Small molecules with antimicrobial activity against E. coli and P. aeruginosa identified by high-throughput screening

Abstract

Background and purpose: New antimicrobials are needed because of the emergence of organisms that are resistant to available antimicrobials. The purpose of this study was to evaluate a high-throughput screening approach to identify antibacterials against two common disease-causing bacteria, and to determine the frequency, novelty, and potency of compounds with antibacterial activity.

Experimental approach: A high-throughput, turbidometric assay of bacterial growth in a 96-well plate format was used to screen a diverse collection of 150,000 small molecules for antibacterial activity against E. coli and P. aeruginosa. The statistical Z'-factor for the assay was > or = 0.7.

Key results: Screening for inhibition of E. coli growth gave a 'hit' rate (> 60% inhibition at 12.5 microM) of 0.025%, which was more than 5-fold reduced for P. aeruginosa. The most potent antibacterials (EC50 < 0.5 microM) were of the nitrofuran class followed by naphthalimide, salicylanilide, bipyridinium and quinoazolinediamine chemical classes. Screening of > 250 analogs of the most potent antibacterial classes established structure-activity data sets.
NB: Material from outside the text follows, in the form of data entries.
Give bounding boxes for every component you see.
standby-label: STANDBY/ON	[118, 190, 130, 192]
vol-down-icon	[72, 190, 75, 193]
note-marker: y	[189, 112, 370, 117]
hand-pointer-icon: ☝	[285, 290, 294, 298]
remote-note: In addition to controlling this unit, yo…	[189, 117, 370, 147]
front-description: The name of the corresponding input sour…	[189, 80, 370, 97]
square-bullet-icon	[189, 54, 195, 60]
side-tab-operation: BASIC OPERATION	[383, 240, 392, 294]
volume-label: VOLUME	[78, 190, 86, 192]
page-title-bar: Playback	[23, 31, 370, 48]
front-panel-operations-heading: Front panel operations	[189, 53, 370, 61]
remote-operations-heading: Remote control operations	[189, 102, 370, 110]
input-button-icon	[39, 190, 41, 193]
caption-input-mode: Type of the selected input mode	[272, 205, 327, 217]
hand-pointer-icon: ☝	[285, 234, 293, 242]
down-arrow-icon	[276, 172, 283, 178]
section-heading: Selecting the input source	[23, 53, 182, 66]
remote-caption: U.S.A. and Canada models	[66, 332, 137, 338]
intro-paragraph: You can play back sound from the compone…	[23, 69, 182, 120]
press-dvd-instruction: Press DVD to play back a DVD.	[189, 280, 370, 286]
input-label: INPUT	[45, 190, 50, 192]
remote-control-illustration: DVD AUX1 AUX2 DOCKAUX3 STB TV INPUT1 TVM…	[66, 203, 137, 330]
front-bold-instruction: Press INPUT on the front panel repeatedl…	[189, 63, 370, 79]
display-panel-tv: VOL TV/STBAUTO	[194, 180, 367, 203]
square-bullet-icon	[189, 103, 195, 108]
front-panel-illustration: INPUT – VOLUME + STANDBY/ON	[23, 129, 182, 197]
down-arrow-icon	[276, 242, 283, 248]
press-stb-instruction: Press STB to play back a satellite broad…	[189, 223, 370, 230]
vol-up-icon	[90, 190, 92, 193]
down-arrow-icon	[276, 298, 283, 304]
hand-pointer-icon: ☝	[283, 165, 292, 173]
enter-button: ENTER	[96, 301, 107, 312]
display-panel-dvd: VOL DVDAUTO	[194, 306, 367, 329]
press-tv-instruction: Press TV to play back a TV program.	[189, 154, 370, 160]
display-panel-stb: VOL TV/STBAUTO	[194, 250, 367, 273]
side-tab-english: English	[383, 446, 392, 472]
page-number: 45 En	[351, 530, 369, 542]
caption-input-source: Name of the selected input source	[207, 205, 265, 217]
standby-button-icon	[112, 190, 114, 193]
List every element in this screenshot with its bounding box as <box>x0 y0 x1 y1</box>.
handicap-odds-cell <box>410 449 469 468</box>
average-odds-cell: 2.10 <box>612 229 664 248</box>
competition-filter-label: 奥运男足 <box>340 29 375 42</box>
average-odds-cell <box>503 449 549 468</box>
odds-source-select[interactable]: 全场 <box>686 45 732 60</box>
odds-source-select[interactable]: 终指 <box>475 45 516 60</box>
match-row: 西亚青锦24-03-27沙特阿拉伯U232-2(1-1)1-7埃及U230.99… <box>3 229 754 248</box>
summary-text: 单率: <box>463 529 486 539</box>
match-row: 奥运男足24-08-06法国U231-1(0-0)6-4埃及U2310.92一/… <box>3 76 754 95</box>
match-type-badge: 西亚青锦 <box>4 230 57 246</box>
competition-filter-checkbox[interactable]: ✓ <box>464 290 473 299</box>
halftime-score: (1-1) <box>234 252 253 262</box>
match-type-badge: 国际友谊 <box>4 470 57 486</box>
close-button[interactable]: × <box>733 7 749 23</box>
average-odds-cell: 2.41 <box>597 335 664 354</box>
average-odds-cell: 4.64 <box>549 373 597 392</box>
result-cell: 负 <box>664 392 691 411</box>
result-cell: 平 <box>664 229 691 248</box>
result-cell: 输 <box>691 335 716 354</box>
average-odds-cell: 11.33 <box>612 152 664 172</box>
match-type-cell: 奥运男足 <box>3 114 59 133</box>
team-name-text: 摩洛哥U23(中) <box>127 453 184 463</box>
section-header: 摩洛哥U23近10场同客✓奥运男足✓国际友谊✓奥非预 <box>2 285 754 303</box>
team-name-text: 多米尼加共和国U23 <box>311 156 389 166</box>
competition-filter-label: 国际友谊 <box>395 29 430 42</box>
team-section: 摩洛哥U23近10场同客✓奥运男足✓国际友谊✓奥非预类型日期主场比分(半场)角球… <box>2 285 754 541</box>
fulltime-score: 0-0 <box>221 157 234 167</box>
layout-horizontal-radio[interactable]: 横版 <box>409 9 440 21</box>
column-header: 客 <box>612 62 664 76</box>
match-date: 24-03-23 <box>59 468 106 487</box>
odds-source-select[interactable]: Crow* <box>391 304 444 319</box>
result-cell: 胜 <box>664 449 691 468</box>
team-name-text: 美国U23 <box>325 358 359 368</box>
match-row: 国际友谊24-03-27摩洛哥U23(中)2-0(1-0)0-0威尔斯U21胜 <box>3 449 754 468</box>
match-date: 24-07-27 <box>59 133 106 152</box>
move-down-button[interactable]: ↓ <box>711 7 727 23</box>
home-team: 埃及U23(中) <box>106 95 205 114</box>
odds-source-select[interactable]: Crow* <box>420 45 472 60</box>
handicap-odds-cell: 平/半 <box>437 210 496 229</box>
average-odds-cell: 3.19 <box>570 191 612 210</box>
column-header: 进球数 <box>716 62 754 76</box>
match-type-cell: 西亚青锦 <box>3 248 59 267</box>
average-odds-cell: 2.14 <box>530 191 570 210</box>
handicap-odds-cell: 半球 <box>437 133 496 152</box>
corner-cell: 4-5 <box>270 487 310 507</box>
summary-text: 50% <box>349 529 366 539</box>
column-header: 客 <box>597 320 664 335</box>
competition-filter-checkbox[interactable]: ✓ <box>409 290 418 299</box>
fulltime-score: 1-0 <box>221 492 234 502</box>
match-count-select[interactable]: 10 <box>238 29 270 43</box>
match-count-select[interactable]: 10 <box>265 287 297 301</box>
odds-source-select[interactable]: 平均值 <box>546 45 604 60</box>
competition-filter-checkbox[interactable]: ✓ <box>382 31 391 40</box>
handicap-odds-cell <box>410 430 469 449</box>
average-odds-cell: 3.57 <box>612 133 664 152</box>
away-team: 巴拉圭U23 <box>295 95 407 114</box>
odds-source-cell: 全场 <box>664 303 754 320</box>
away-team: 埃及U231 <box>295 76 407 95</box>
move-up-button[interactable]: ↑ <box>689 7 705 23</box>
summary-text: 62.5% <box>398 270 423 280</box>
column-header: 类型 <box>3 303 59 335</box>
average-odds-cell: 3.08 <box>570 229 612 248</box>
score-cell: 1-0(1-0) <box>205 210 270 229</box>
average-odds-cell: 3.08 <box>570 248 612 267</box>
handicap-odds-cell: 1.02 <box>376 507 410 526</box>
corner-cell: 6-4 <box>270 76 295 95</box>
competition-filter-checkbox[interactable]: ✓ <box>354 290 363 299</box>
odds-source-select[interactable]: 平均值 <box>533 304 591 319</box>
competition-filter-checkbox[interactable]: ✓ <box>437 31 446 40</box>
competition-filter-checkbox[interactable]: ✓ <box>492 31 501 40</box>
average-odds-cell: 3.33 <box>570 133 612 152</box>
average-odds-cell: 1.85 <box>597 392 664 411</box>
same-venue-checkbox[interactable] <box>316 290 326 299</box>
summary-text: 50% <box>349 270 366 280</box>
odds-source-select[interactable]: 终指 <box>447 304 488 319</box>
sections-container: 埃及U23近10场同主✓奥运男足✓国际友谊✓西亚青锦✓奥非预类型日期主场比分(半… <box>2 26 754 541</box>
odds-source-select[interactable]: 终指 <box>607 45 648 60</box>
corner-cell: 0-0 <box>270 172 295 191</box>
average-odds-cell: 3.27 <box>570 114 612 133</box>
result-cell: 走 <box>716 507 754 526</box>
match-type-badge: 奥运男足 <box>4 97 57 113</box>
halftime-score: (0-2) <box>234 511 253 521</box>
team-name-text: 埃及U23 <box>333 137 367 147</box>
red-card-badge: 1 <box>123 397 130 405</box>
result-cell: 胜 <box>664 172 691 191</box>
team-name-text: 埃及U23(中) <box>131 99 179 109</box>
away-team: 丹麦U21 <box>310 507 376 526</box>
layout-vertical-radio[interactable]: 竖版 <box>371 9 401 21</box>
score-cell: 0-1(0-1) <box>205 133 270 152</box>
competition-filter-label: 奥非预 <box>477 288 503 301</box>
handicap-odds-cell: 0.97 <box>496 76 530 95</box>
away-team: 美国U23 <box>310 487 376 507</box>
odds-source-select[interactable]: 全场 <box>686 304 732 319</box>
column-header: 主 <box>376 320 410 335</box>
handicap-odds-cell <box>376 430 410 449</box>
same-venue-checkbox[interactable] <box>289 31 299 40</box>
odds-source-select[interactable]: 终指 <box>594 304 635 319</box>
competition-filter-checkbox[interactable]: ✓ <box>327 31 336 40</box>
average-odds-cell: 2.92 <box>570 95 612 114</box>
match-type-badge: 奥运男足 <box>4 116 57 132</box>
Conclusions and implications: Our results validate and demonstrate the utility of a growth-based phenotype screen for rapid identification of small-molecule antibacterials. The favourable efficacy and structure-activity data for several of the antibacterial classes suggests their potential development for clinical use.

Figure 1

Antimicrobial screen against E. coli (top) and P. aeruginosa (bottom). (a) Bacterial growth kinetics. Growth of these bacteria is expressed as optical density at 600 nm (shown as a.u. (600 nm)) for cultures on 96-well plates over 48 h at 37°C without and with antibiotics (kanamycin for E. coli and carbenicillin for P. aeruginosa). Initial OD was 0.005 for E. coli and 0.1 for P. aeruginosa. (b) Histogram of ODs measured at 16 h for E. coli and 7 h for P. aeruginosa without and with antibiotic. (c) Histogram of bacterial growth inhibition from primary screening of compounds.

Figure 2

Concentration–response analysis of bacterial growth inhibition. Data shown for E. coli and P. aeruginosa for the most potent compound of each class: (a) benzoxazine; (b) bipyridinium; (c) nitrofurans; (d) salicylanilide; (e) guanidone; (f) quinazolindiamine; (g) naphthalimide. Compound structures shown with corresponding dose–response curves. (h) carbenicilin and (i) kanamycin are the antibiotic controls for P. aeruginosa and E. coli, respectively, shown for comparison.

Figure 3

SAR analysis of nitrofuranylamides, nitrofuranylethenyls, salicylanilides, N-benzylphenylethylamines, quinazolinediamines and naphthalimides.